[Saved data entries]
● ● ● ● ●

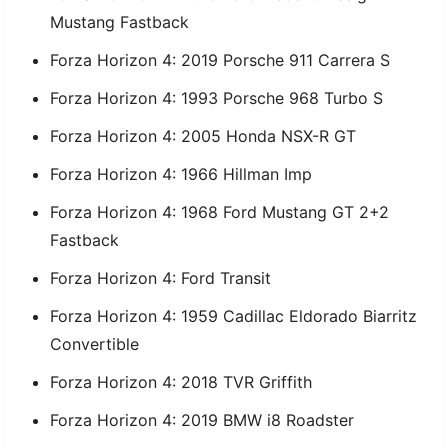
Mustang Fastback
Forza Horizon 4: 2019 Porsche 911 Carrera S
Forza Horizon 4: 1993 Porsche 968 Turbo S
Forza Horizon 4: 2005 Honda NSX-R GT
Forza Horizon 4: 1966 Hillman Imp
Forza Horizon 4: 1968 Ford Mustang GT 2+2
Fastback
Forza Horizon 4: Ford Transit
Forza Horizon 4: 1959 Cadillac Eldorado Biarritz
Convertible
Forza Horizon 4: 2018 TVR Griffith
Forza Horizon 4: 2019 BMW i8 Roadster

● ● ● ● ●

Please make an exact copy of the records, leaving out any picture.

Mustang Fastback
Forza Horizon 4: 2019 Porsche 911 Carrera S
Forza Horizon 4: 1993 Porsche 968 Turbo S
Forza Horizon 4: 2005 Honda NSX-R GT
Forza Horizon 4: 1966 Hillman Imp
Forza Horizon 4: 1968 Ford Mustang GT 2+2
Fastback
Forza Horizon 4: Ford Transit
Forza Horizon 4: 1959 Cadillac Eldorado Biarritz
Convertible
Forza Horizon 4: 2018 TVR Griffith
Forza Horizon 4: 2019 BMW i8 Roadster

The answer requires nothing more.